**DIRECTIONS FOR THIS TASK:** Everything in the records below goes into the copy exactly, except the pictures.

**DATA SHOWN:**

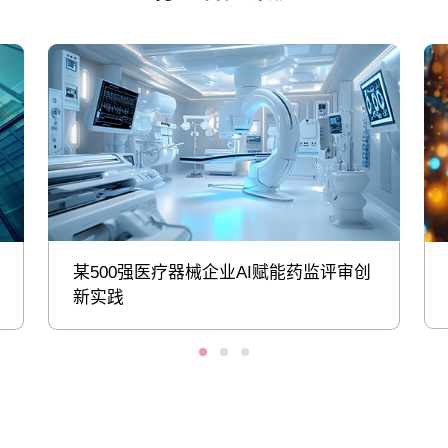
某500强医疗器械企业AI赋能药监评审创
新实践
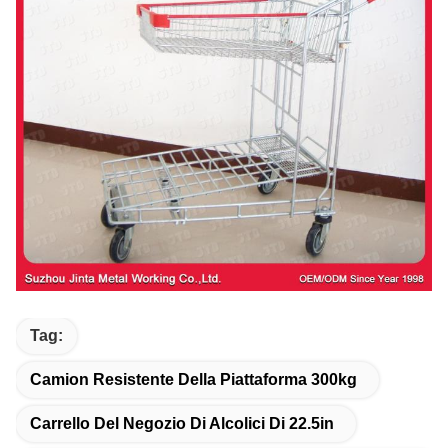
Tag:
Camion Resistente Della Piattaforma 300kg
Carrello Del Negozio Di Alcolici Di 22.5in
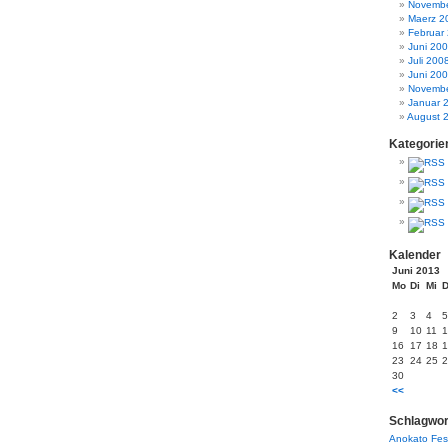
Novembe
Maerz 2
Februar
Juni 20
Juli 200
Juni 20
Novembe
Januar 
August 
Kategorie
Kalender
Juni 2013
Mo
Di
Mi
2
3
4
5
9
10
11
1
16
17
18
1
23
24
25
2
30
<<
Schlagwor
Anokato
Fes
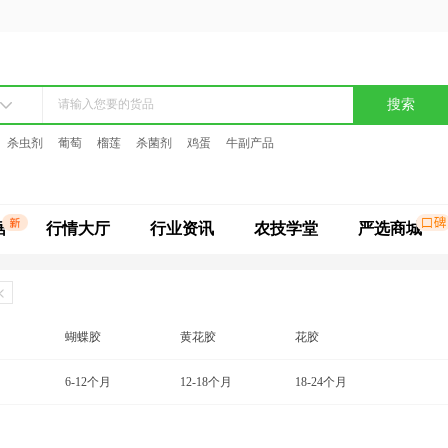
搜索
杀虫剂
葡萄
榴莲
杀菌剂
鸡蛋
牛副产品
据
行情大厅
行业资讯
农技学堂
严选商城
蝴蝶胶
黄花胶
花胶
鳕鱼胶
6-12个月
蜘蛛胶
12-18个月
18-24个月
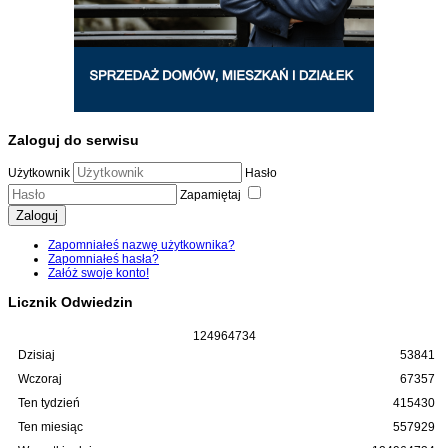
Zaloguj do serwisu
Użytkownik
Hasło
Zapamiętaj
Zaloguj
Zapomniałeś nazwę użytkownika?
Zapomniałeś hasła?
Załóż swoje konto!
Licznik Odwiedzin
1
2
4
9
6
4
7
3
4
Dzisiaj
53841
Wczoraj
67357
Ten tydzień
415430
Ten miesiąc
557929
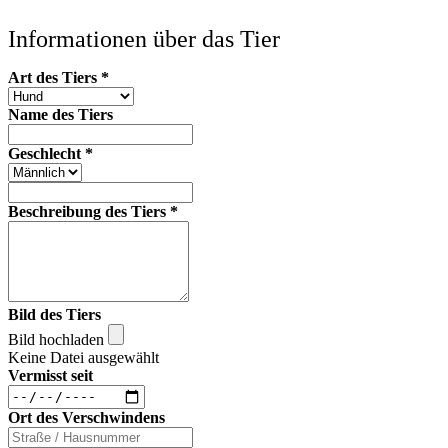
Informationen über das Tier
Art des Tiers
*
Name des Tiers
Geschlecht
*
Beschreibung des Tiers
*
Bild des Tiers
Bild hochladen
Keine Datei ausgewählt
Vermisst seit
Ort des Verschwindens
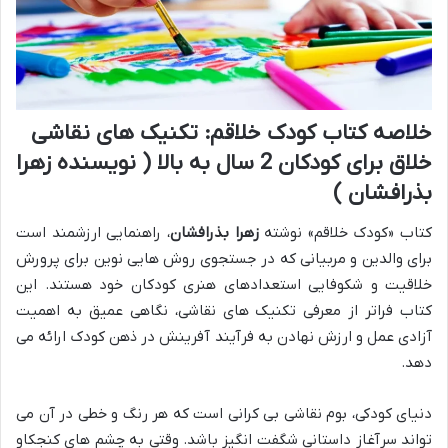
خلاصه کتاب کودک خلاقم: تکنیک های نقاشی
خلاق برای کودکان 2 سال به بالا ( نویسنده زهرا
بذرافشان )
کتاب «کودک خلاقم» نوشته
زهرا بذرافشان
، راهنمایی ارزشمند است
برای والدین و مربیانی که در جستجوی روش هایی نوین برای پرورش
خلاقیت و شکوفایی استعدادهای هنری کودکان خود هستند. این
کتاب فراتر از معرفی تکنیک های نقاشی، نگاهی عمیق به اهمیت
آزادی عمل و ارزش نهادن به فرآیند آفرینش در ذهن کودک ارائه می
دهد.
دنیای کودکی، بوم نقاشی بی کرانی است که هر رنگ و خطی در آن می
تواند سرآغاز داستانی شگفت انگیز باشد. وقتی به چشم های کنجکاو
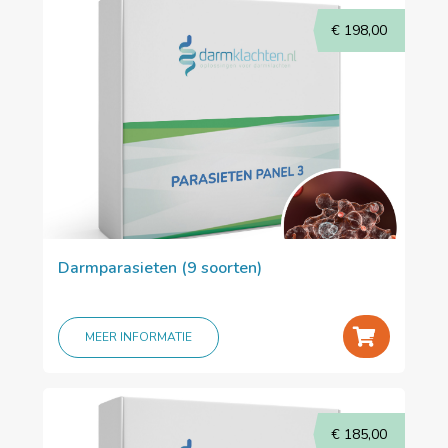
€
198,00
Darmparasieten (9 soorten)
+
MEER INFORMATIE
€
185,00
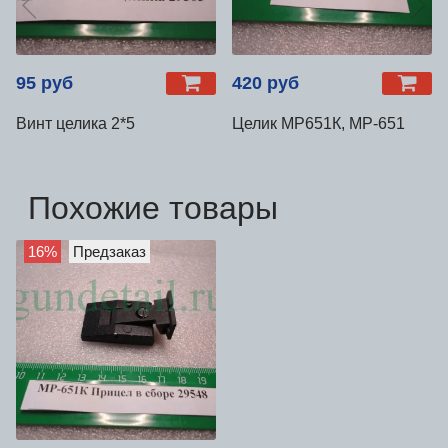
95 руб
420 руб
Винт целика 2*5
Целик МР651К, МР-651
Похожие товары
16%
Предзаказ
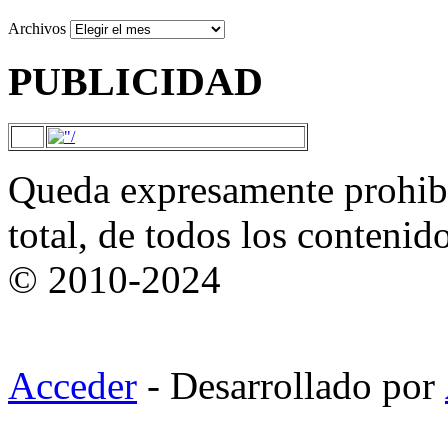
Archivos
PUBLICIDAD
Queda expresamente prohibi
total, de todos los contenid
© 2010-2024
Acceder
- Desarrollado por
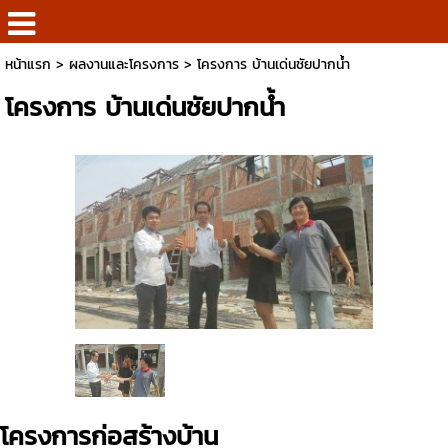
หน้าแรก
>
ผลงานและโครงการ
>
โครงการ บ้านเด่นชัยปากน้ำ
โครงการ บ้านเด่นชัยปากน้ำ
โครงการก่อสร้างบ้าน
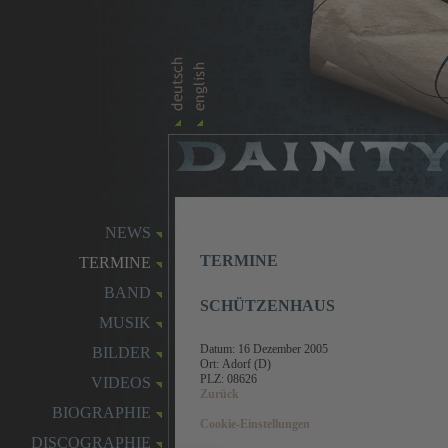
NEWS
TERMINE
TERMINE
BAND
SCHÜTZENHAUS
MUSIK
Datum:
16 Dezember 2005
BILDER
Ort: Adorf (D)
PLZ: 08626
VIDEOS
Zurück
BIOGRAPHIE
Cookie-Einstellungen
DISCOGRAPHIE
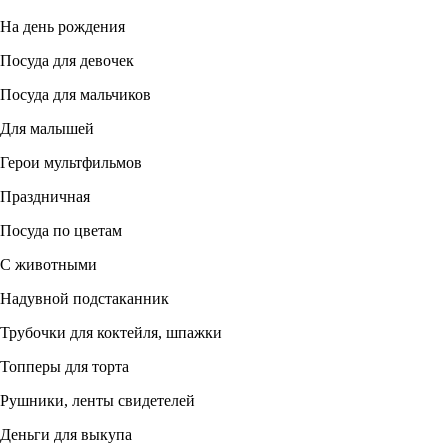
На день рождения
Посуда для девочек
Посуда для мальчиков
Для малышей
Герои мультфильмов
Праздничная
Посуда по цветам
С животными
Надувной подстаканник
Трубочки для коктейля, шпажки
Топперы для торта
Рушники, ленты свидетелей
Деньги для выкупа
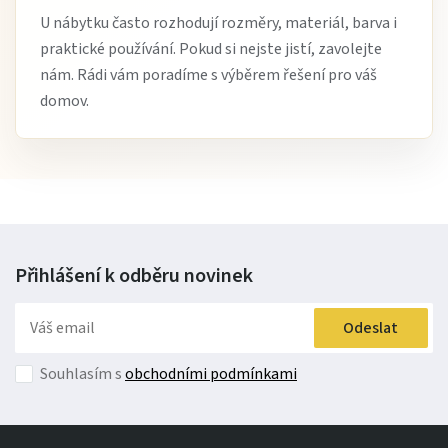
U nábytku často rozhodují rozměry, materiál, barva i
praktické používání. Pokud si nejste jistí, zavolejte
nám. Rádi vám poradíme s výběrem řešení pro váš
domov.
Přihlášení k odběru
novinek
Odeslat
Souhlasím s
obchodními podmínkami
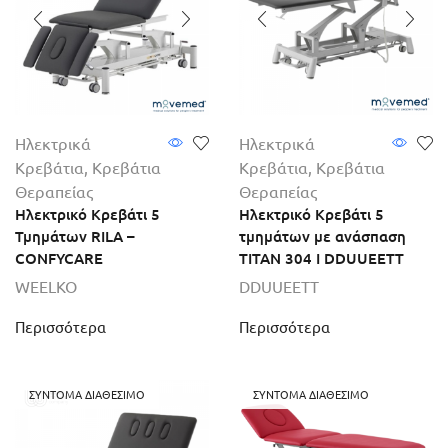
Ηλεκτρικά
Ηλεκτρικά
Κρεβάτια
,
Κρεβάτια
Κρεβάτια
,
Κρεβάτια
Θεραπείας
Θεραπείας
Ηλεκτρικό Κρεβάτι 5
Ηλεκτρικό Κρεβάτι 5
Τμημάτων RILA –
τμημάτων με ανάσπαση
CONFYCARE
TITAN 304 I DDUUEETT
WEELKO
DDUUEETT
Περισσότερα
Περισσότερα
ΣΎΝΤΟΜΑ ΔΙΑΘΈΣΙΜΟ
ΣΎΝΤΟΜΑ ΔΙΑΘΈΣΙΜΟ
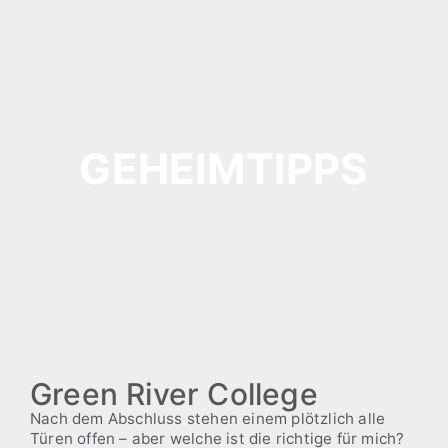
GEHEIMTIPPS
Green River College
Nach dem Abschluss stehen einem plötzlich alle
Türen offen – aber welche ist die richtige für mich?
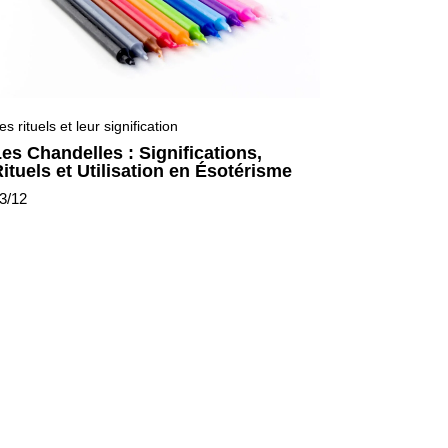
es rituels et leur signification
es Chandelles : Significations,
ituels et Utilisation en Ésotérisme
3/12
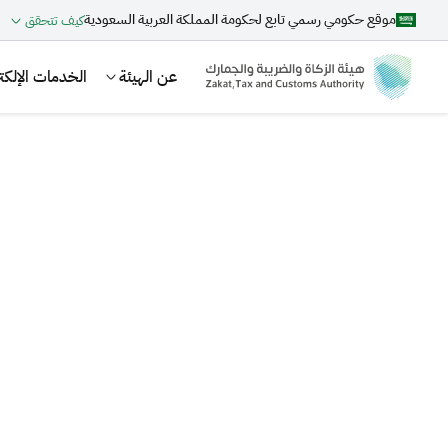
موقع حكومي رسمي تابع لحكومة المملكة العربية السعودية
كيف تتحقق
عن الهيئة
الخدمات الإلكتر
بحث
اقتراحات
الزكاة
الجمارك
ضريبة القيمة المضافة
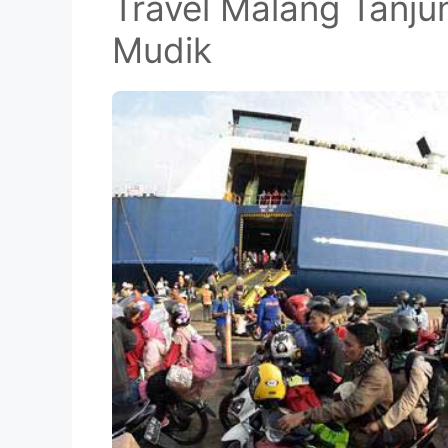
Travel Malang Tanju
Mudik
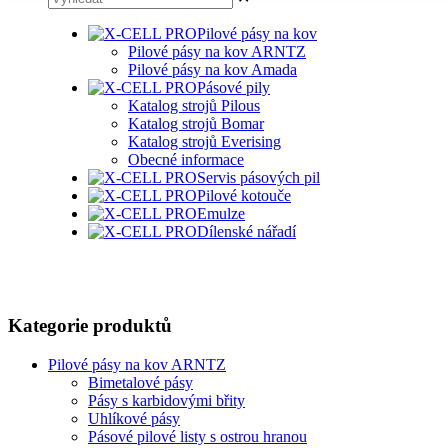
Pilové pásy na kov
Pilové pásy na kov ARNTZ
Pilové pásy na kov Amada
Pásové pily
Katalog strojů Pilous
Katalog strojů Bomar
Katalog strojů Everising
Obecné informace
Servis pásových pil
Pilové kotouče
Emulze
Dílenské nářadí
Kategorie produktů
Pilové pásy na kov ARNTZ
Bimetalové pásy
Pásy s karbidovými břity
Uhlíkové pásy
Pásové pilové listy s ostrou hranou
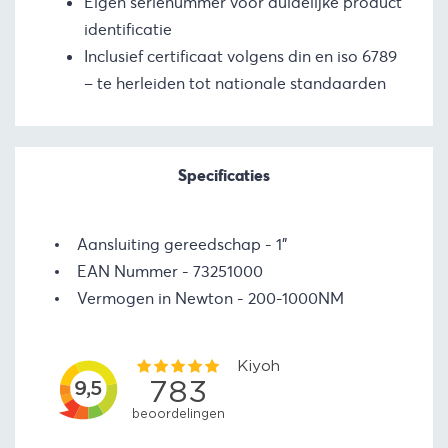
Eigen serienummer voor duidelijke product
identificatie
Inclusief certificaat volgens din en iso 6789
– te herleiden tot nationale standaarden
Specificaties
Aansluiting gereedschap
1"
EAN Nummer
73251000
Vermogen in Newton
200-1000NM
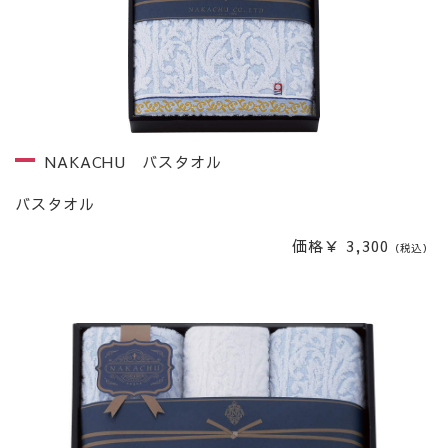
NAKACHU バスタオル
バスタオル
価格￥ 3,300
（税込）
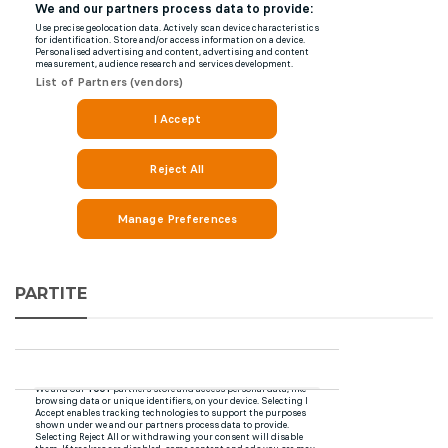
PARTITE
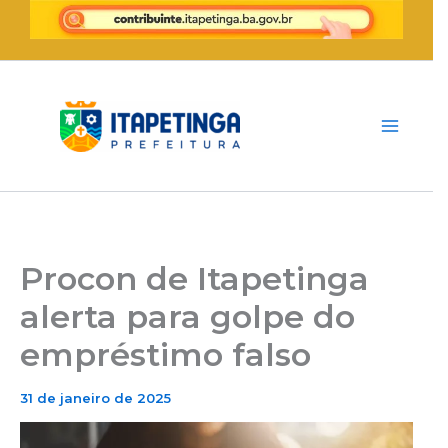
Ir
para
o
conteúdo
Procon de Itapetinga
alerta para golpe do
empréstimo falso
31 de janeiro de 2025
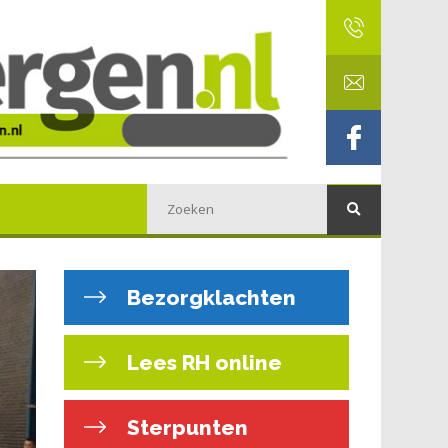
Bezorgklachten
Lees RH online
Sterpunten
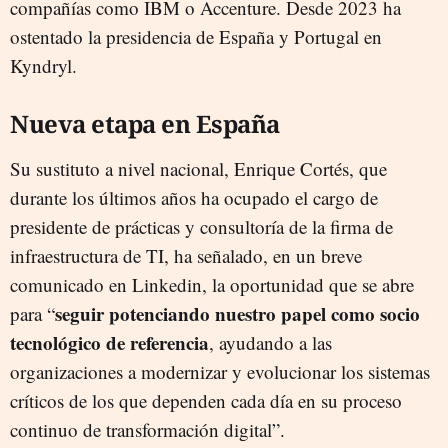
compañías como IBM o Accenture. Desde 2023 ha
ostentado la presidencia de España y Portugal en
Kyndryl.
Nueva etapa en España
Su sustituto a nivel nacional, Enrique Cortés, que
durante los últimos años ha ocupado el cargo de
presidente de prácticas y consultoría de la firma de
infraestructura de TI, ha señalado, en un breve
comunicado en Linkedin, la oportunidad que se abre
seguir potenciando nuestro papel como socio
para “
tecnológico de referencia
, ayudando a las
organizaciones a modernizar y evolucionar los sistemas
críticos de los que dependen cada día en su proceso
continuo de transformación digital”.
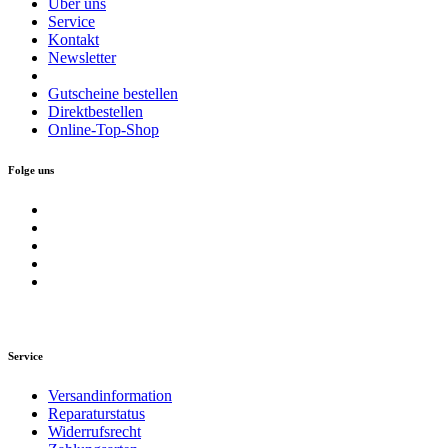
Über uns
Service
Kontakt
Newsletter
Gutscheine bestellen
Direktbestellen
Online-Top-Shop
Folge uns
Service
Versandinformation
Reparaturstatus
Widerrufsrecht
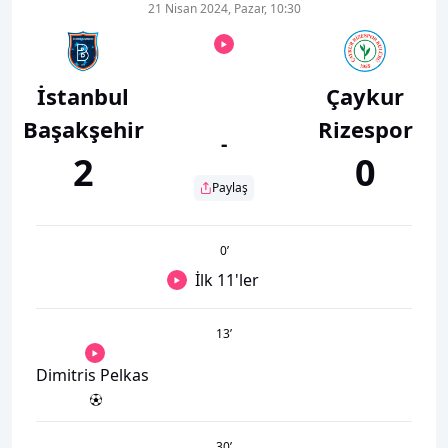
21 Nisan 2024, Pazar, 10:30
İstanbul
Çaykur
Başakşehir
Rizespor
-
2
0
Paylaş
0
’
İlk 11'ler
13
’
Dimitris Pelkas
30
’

**SOLUTION:**
某500强医疗器械企业AI赋能药监评审创
新实践
Tag:
Camion Resistente Della Piattaforma 300kg
Carrello Del Negozio Di Alcolici Di 22.5in
Novembe
Maerz 2
Februar
Juni 20
Juli 200
Juni 20
Novembe
Januar 
August 
Kategorie
Kalender
Juni 2013
Mo
Di
Mi
2
3
4
5
9
10
11
1
16
17
18
1
23
24
25
2
30
<<
Schlagwor
Anokato
Fes
搜索
杀虫剂
葡萄
榴莲
杀菌剂
鸡蛋
牛副产品
据
行情大厅
行业资讯
农技学堂
严选商城
蝴蝶胶
黄花胶
花胶
鳕鱼胶
6-12个月
蜘蛛胶
12-18个月
18-24个月
Zaloguj do serwisu
Użytkownik
Hasło
Zapamiętaj
Zaloguj
Zapomniałeś nazwę użytkownika?
Zapomniałeś hasła?
Załóż swoje konto!
Licznik Odwiedzin
1
2
4
9
6
4
7
3
4
Dzisiaj
53841
Wczoraj
67357
Ten tydzień
415430
Ten miesiąc
557929
Informationen über das Tier
Art des Tiers
*
Name des Tiers
Geschlecht
*
Beschreibung des Tiers
*
Bild des Tiers
Bild hochladen
Keine Datei ausgewählt
Vermisst seit
Ort des Verschwindens
خلاصه کتاب کودک خلاقم: تکنیک های نقاشی
خلاق برای کودکان 2 سال به بالا ( نویسنده زهرا
بذرافشان )
کتاب «کودک خلاقم» نوشته
زهرا بذرافشان
، راهنمایی ارزشمند است
برای والدین و مربیانی که در جستجوی روش هایی نوین برای پرورش
خلاقیت و شکوفایی استعدادهای هنری کودکان خود هستند. این
کتاب فراتر از معرفی تکنیک های نقاشی، نگاهی عمیق به اهمیت
آزادی عمل و ارزش نهادن به فرآیند آفرینش در ذهن کودک ارائه می
دهد.
دنیای کودکی، بوم نقاشی بی کرانی است که هر رنگ و خطی در آن می
تواند سرآغاز داستانی شگفت انگیز باشد. وقتی به چشم های کنجکاو
€
198,00
Darmparasieten (9 soorten)
+
MEER INFORMATIE
€
185,00
95 руб
420 руб
Винт целика 2*5
Целик МР651К, МР-651
Похожие товары
16%
Предзаказ
Archivos
PUBLICIDAD
Queda expresamente prohibi
total, de todos los contenid
© 2010-2024
Acceder
- Desarrollado por
หน้าแรก
>
ผลงานและโครงการ
>
โครงการ บ้านเด่นชัยปากน้ำ
โครงการ บ้านเด่นชัยปากน้ำ
โครงการก่อสร้างบ้าน
NEWS
TERMINE
TERMINE
BAND
SCHÜTZENHAUS
MUSIK
Datum:
16 Dezember 2005
BILDER
Ort: Adorf (D)
PLZ: 08626
VIDEOS
Zurück
BIOGRAPHIE
Cookie-Einstellungen
DISCOGRAPHIE
На день рождения
Посуда для девочек
Посуда для мальчиков
Для малышей
Герои мультфильмов
Праздничная
Посуда по цветам
С животными
Надувной подстаканник
Трубочки для коктейля, шпажки
Топперы для торта
Рушники, ленты свидетелей
Деньги для выкупа
U nábytku často rozhodují rozměry, materiál, barva i
praktické používání. Pokud si nejste jistí, zavolejte
nám. Rádi vám poradíme s výběrem řešení pro váš
domov.
Přihlášení k odběru
novinek
Odeslat
Souhlasím s
obchodními podmínkami
Ηλεκτρικά
Ηλεκτρικά
Κρεβάτια
,
Κρεβάτια
Κρεβάτια
,
Κρεβάτια
Θεραπείας
Θεραπείας
Ηλεκτρικό Κρεβάτι 5
Ηλεκτρικό Κρεβάτι 5
Τμημάτων RILA –
τμημάτων με ανάσπαση
CONFYCARE
TITAN 304 I DDUUEETT
WEELKO
DDUUEETT
Περισσότερα
Περισσότερα
ΣΎΝΤΟΜΑ ΔΙΑΘΈΣΙΜΟ
ΣΎΝΤΟΜΑ ΔΙΑΘΈΣΙΜΟ
GEHEIMTIPPS
Green River College
Nach dem Abschluss stehen einem plötzlich alle
Türen offen – aber welche ist die richtige für mich?
es rituels et leur signification
es Chandelles : Significations,
ituels et Utilisation en Ésotérisme
3/12
موقع حكومي رسمي تابع لحكومة المملكة العربية السعودية
كيف تتحقق
عن الهيئة
الخدمات الإلكتر
بحث
اقتراحات
الزكاة
الجمارك
ضريبة القيمة المضافة
Travel Malang Tanju
Mudik
Pilové pásy na kov
Pilové pásy na kov ARNTZ
Pilové pásy na kov Amada
Pásové pily
Katalog strojů Pilous
Katalog strojů Bomar
Katalog strojů Everising
Obecné informace
Servis pásových pil
Pilové kotouče
Emulze
Dílenské nářadí
Kategorie produktů
Pilové pásy na kov ARNTZ
Bimetalové pásy
Pásy s karbidovými břity
Uhlíkové pásy
Pásové pilové listy s ostrou hranou
Eigen serienummer voor duidelijke product
identificatie
Inclusief certificaat volgens din en iso 6789
– te herleiden tot nationale standaarden
Specificaties
Aansluiting gereedschap
1"
EAN Nummer
73251000
Vermogen in Newton
200-1000NM
NAKACHU バスタオル
バスタオル
価格￥ 3,300
（税込）
PARTITE
Ir
para
o
conteúdo
Procon de Itapetinga
alerta para golpe do
empréstimo falso
31 de janeiro de 2025
Bezorgklachten
Lees RH online
Sterpunten
compañías como IBM o Accenture. Desde 2023 ha
ostentado la presidencia de España y Portugal en
Kyndryl.
Nueva etapa en España
Su sustituto a nivel nacional, Enrique Cortés, que
durante los últimos años ha ocupado el cargo de
presidente de prácticas y consultoría de la firma de
infraestructura de TI, ha señalado, en un breve
comunicado en Linkedin, la oportunidad que se abre
seguir potenciando nuestro papel como socio
para “
tecnológico de referencia
, ayudando a las
organizaciones a modernizar y evolucionar los sistemas
críticos de los que dependen cada día en su proceso
continuo de transformación digital”.
Über uns
Service
Kontakt
Newsletter
Gutscheine bestellen
Direktbestellen
Online-Top-Shop
Folge uns
Service
Versandinformation
Reparaturstatus
Widerrufsrecht
21 Nisan 2024, Pazar, 10:30
İstanbul
Çaykur
Başakşehir
Rizespor
-
2
0
Paylaş
0
’
İlk 11'ler
13
’
Dimitris Pelkas
30
’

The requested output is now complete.